# [SOLVED] Limited or No Connectivity with linksys WRT54G



## LisaB (Jan 19, 2005)

Hello all,

I recently put a new hard drive and reinstalled windows XP on my computer. I have installed service pack 2. A few days ago I was using the wireless at another place with a similar router and it worked fine, but now that I am trying to connect to my router at home it says "Limited or No Connectivity". When I try to repair the connection, it gets stuck at renewing the IP Address.

The other two computers that are using the wireless are still working fine. This computer is able to connect to the internet when it is connected directly to the router with a cord.

Computer: Dell Inspiron 8500
OS: Windows XP Pro with SP2
Router: linksys WRT54G v.3

I've tried the ipconfig/release and renew, installed the patch, and various other things and still nothing seems to be working. This seems to be a pretty common problem, but unfortunately I have yet to find a solution. If anyone can help, I'd appreciate it.

Thanks!
Lisa


----------



## LisaB (Jan 19, 2005)

*Fixed!!*

I know I've seen a lot of people with this problem, so I figured I would post how mine was fixed.

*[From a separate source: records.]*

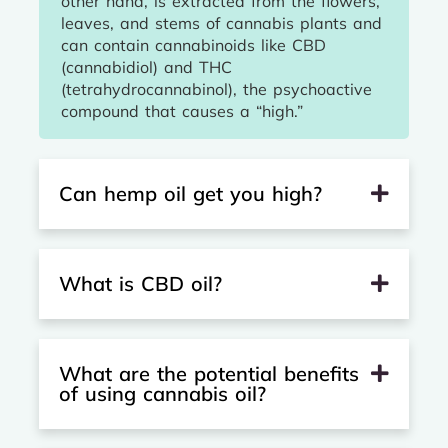
other hand, is extracted from the flowers,
leaves, and stems of cannabis plants and
can contain cannabinoids like CBD
(cannabidiol) and THC
(tetrahydrocannabinol), the psychoactive
compound that causes a “high.”
Can hemp oil get you high?
What is CBD oil?
What are the potential benefits
of using cannabis oil?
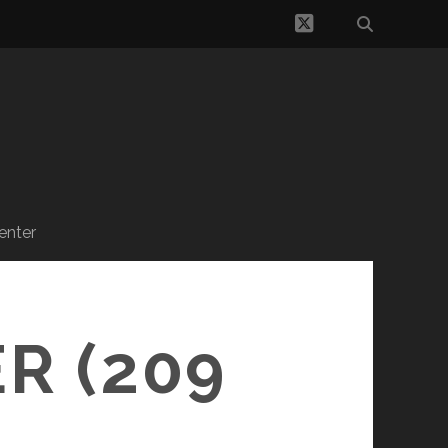
twitter
enter
R (209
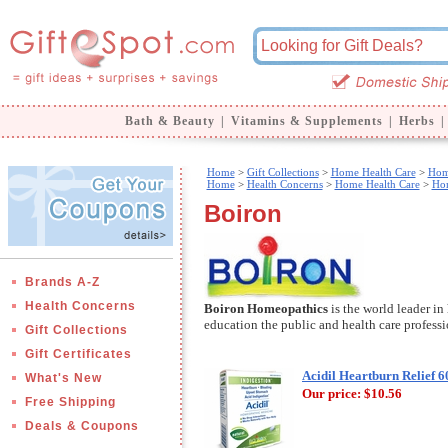
Bath & Beauty
|
Vitamins & Supplements
|
Herbs
|
Home
>
Gift Collections
>
Home Health Care
>
Hom
Home
>
Health Concerns
>
Home Health Care
>
Ho
Boiron
Brands A-Z
Health Concerns
Boiron Homeopathics
is the world leader i
education the public and health care profes
Gift Collections
Gift Certificates
Acidil Heartburn Relief 6
What's New
Our price:
$10.56
Free Shipping
Deals & Coupons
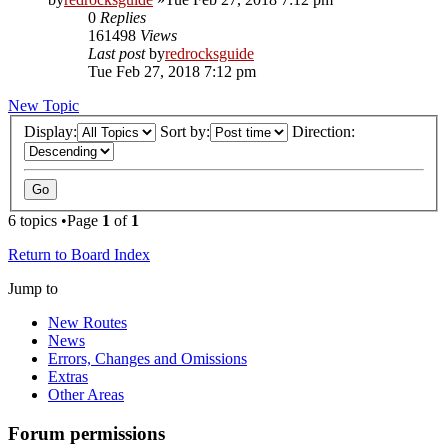
0
Replies
161498
Views
Last post
by
redrocksguide
Tue Feb 27, 2018 7:12 pm
New Topic
Display:
Sort by:
Direction:
6 topics •Page
1
of
1
Return to Board Index
Jump to
New Routes
News
Errors, Changes and Omissions
Extras
Other Areas
Forum permissions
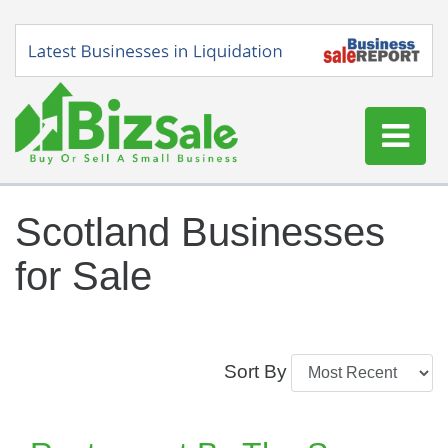
Home
Scotland Businesses
Buy a Business
for Sale
Sell a Business
Blog
Log In
Sort By
Sign Up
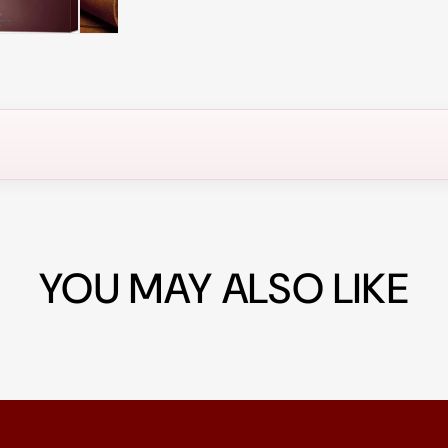
YOU MAY ALSO LIKE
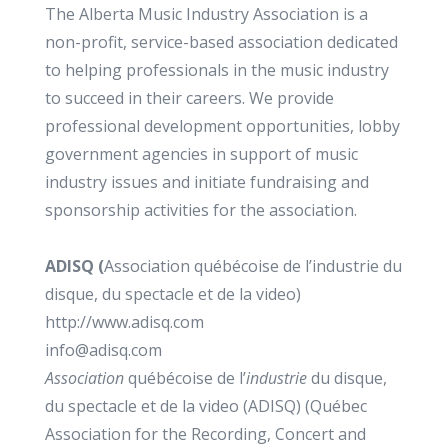
The Alberta Music Industry Association is a
non-profit, service-based association dedicated
to helping professionals in the music industry
to succeed in their careers. We provide
professional development opportunities, lobby
government agencies in support of music
industry issues and initiate fundraising and
sponsorship activities for the association.
ADISQ (
Association québécoise de l’industrie du
disque, du spectacle et de la video)
http://www.adisq.com
info@adisq.com
Association
québécoise de l’
industrie
du disque,
du spectacle et de la video (ADISQ) (Québec
Association for the Recording, Concert and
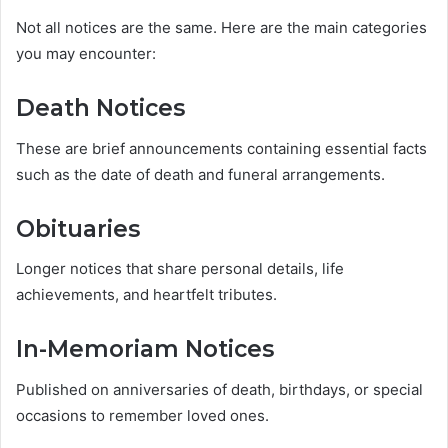
Not all notices are the same. Here are the main categories
you may encounter:
Death Notices
These are brief announcements containing essential facts
such as the date of death and funeral arrangements.
Obituaries
Longer notices that share personal details, life
achievements, and heartfelt tributes.
In-Memoriam Notices
Published on anniversaries of death, birthdays, or special
occasions to remember loved ones.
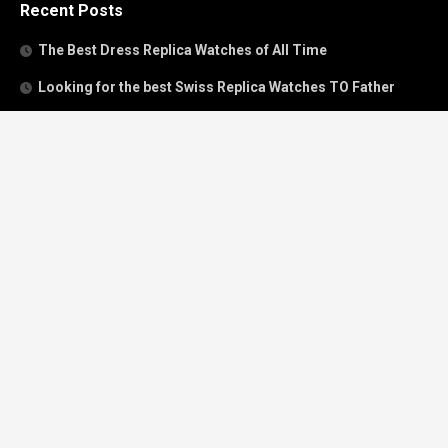
Recent Posts
The Best Dress Replica Watches of All Time
Looking for the best Swiss Replica Watches TO Father
We Offer Swiss Fake Cartier Privé Watches For Sale
Patek Philippe watches with amazing craftsmanship and
intricate details
The Best Rolex Datejust President for Women For Sale
Recent Comments
Archives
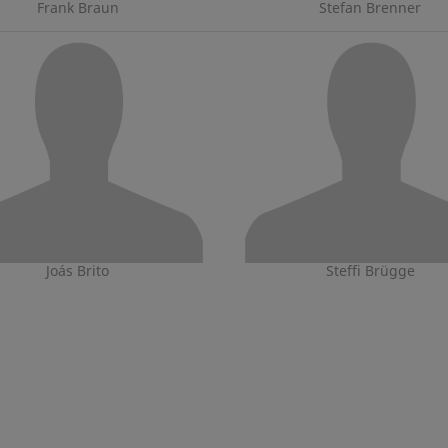
Frank Braun
Stefan Brenner
Joás Brito
Steffi Brügge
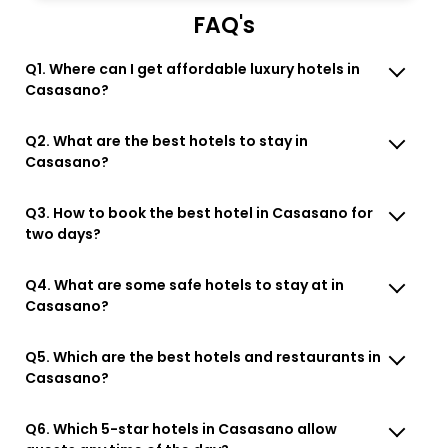
FAQ's
Q1. Where can I get affordable luxury hotels in
Casasano?
Q2. What are the best hotels to stay in
Casasano?
Q3. How to book the best hotel in Casasano for
two days?
Q4. What are some safe hotels to stay at in
Casasano?
Q5. Which are the best hotels and restaurants in
Casasano?
Q6. Which 5-star hotels in Casasano allow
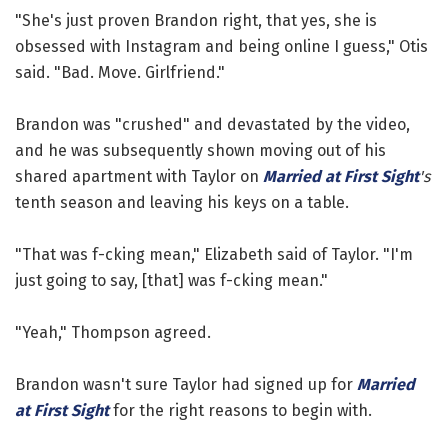
"She's just proven Brandon right, that yes, she is
obsessed with Instagram and being online I guess," Otis
said. "Bad. Move. Girlfriend."
Brandon was "crushed" and devastated by the video,
and he was subsequently shown moving out of his
shared apartment with Taylor on
Married at First Sight
's
tenth season and leaving his keys on a table.
"That was f-cking mean," Elizabeth said of Taylor. "I'm
just going to say, [that] was f-cking mean."
"Yeah," Thompson agreed.
Brandon wasn't sure Taylor had signed up for
Married
at First Sight
for the right reasons to begin with.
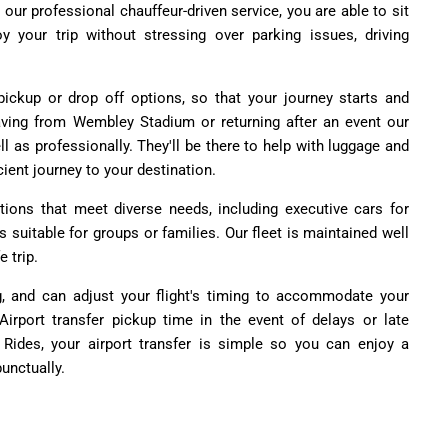
h our professional chauffeur-driven service, you are able to sit
oy your trip without stressing over parking issues, driving
pickup or drop off options, so that your journey starts and
leaving from Wembley Stadium or returning after an event our
ell as professionally. They'll be there to help with luggage and
cient journey to your destination.
ions that meet diverse needs, including executive cars for
rs suitable for groups or families. Our fleet is maintained well
 trip.
g, and can adjust your flight's timing to accommodate your
rport transfer pickup time in the event of delays or late
 Rides, your airport transfer is simple so you can enjoy a
unctually.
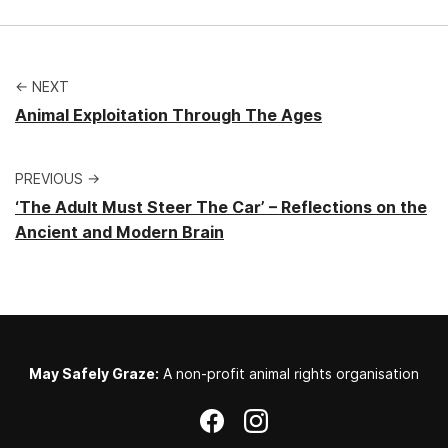
← NEXT
Animal Exploitation Through The Ages
PREVIOUS →
‘The Adult Must Steer The Car’ – Reflections on the
Ancient and Modern Brain
May Safely Graze:
A non-profit animal rights organisation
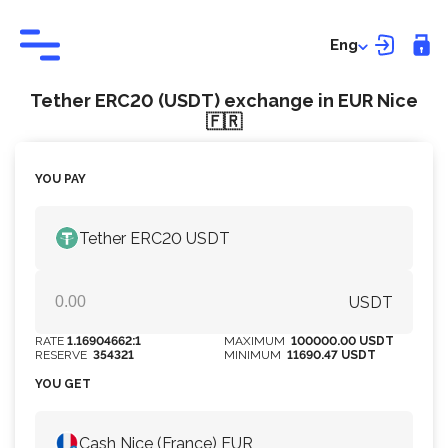
Eng
Tether ERC20 (USDT) exchange in EUR Nice
🇫🇷
YOU PAY
Tether ERC20 USDT
USDT
RATE
1.16904662:1
MAXIMUM
100000.00 USDT
RESERVE
354321
MINIMUM
11690.47 USDT
YOU GET
Cash Nice (France) EUR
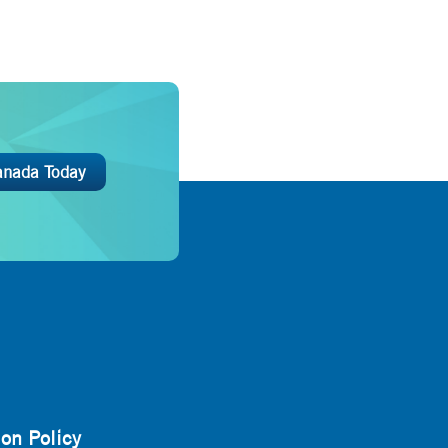
anada Today
on Policy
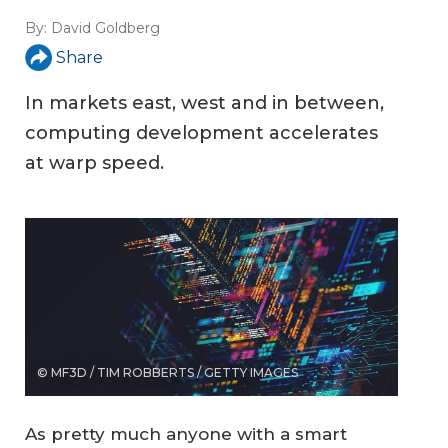
By:
David Goldberg
Share
In markets east, west and in between,
computing development accelerates
at warp speed.
© MF3D / TIM ROBBERTS / GETTY IMAGES
As pretty much anyone with a smart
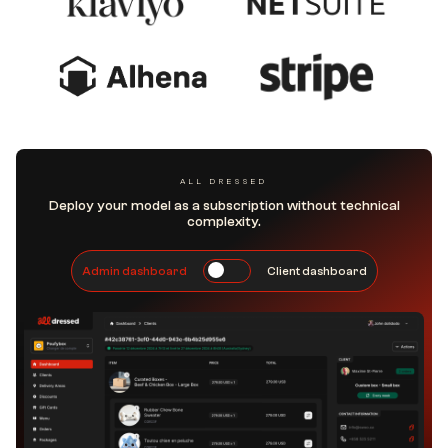
ALL DRESSED
Deploy your model as a subscription without technical
complexity.
Admin dashboard
Client dashboard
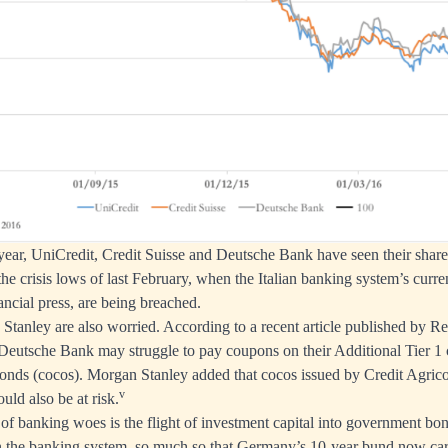
t year, UniCredit, Credit Suisse and Deutsche Bank have seen their shar
he crisis lows of last February, when the Italian banking system’s curren
nancial press, are being breached.
Stanley are also worried. According to a recent article published by Re
Deutsche Bank may struggle to pay coupons on their Additional Tier 1 c
bonds (cocos). Morgan Stanley added that cocos issued by Credit Agric
v
uld also be at risk.
of banking woes is the flight of investment capital into government bo
n the banking system, so much so that Germany’s 10-year bund now carr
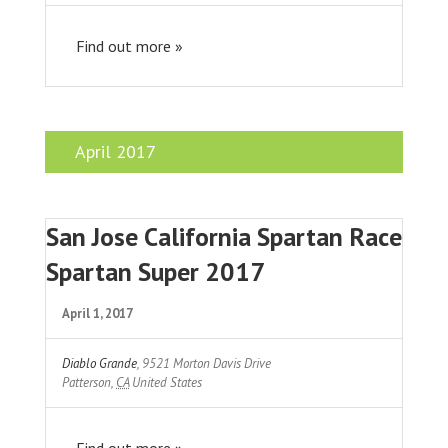
Find out more »
April 2017
San Jose California Spartan Race
Spartan Super 2017
April 1, 2017
Diablo Grande
,
9521 Morton Davis Drive
Patterson
,
CA
United States
Find out more »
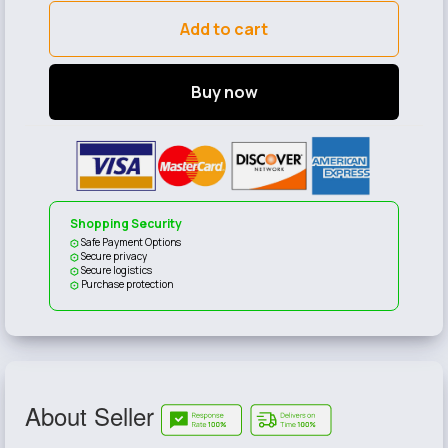
Add to cart
Buy now
Shopping Security
Safe Payment Options
Secure privacy
Secure logistics
Purchase protection
About Seller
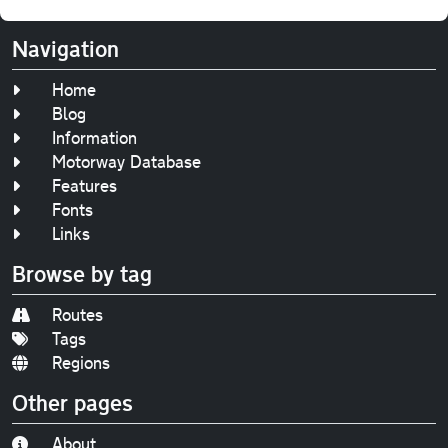
Navigation
Home
Blog
Information
Motorway Database
Features
Fonts
Links
Browse by tag
Routes
Tags
Regions
Other pages
About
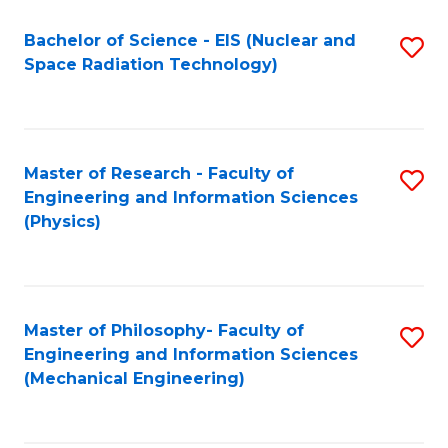
Fa
Bachelor of Science - EIS (Nuclear and
S
Space Radiation Technology)
to
C
Fa
Master of Research - Faculty of
S
Engineering and Information Sciences
to
(Physics)
C
Fa
Master of Philosophy- Faculty of
S
Engineering and Information Sciences
to
(Mechanical Engineering)
C
Fa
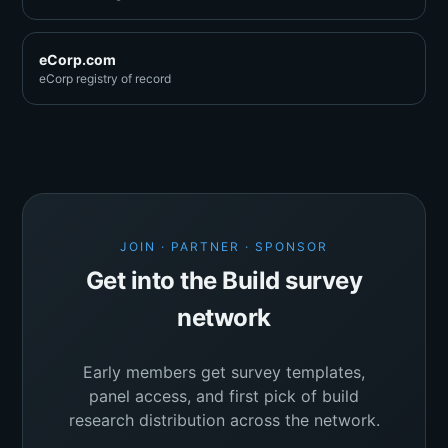
eCorp.com
eCorp registry of record
JOIN · PARTNER · SPONSOR
Get into the Build survey
network
Early members get survey templates,
panel access, and first pick of build
research distribution across the network.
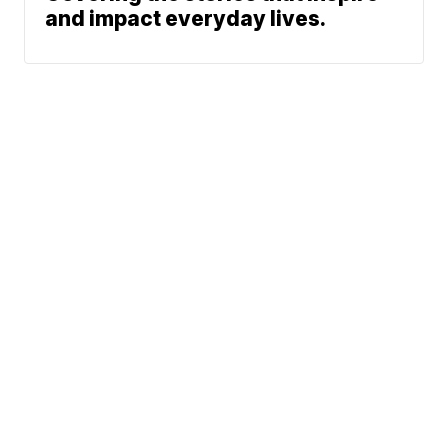
and impact everyday lives.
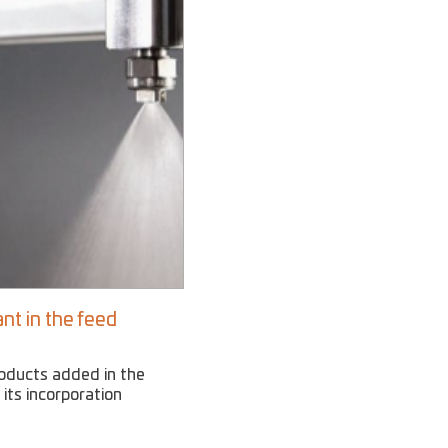
nt in the feed
roducts added in the
 its incorporation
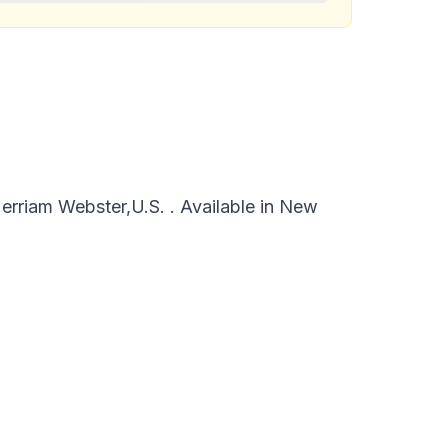
rriam Webster,U.S. . Available in New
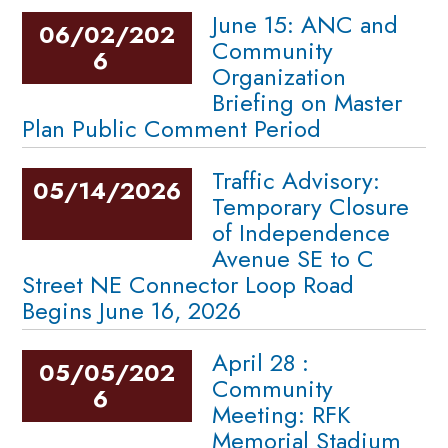
June 15: ANC and
06/02/202
Community
6
Organization
Briefing on Master
Plan Public Comment Period
Traffic Advisory:
05/14/2026
Temporary Closure
of Independence
Avenue SE to C
Street NE Connector Loop Road
Begins June 16, 2026
April 28 :
05/05/202
Community
6
Meeting: RFK
Memorial Stadium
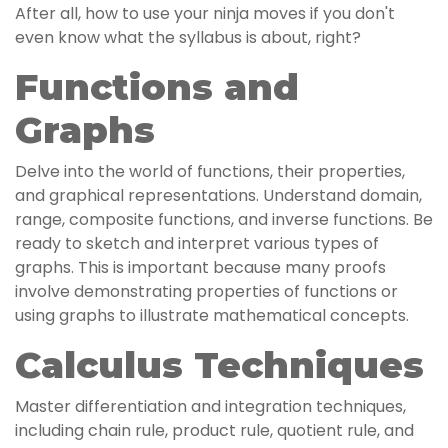
After all, how to use your ninja moves if you don't
even know what the syllabus is about, right?
Functions and
Graphs
Delve into the world of functions, their properties,
and graphical representations. Understand domain,
range, composite functions, and inverse functions. Be
ready to sketch and interpret various types of
graphs. This is important because many proofs
involve demonstrating properties of functions or
using graphs to illustrate mathematical concepts.
Calculus Techniques
Master differentiation and integration techniques,
including chain rule, product rule, quotient rule, and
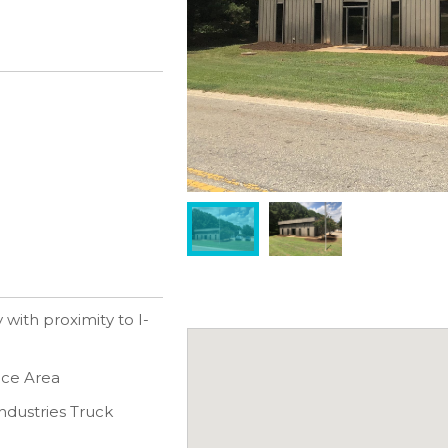
with proximity to I-
fice Area
ndustries Truck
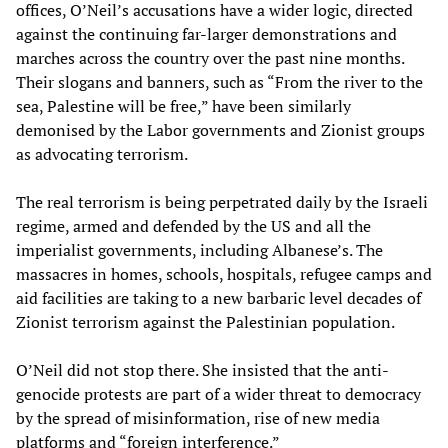
offices, O’Neil’s accusations have a wider logic, directed
against the continuing far-larger demonstrations and
marches across the country over the past nine months.
Their slogans and banners, such as “From the river to the
sea, Palestine will be free,” have been similarly
demonised by the Labor governments and Zionist groups
as advocating terrorism.
The real terrorism is being perpetrated daily by the Israeli
regime, armed and defended by the US and all the
imperialist governments, including Albanese’s. The
massacres in homes, schools, hospitals, refugee camps and
aid facilities are taking to a new barbaric level decades of
Zionist terrorism against the Palestinian population.
O’Neil did not stop there. She insisted that the anti-
genocide protests are part of a wider threat to democracy
by the spread of misinformation, rise of new media
platforms and “foreign interference.”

First I installed the updated firmware from the linksys.com website, then I did a factory reset on the router (push the reset button with a pen for 10 seconds). At this point it reconnected. I then re-enabled my WEP security (go to 192.168.1.1, leave the username blank, and enter "admin" in lowercase in the password. Then click on wireless, then security and follow the instructions). Make sure you enter the 1st key as your network key.


----------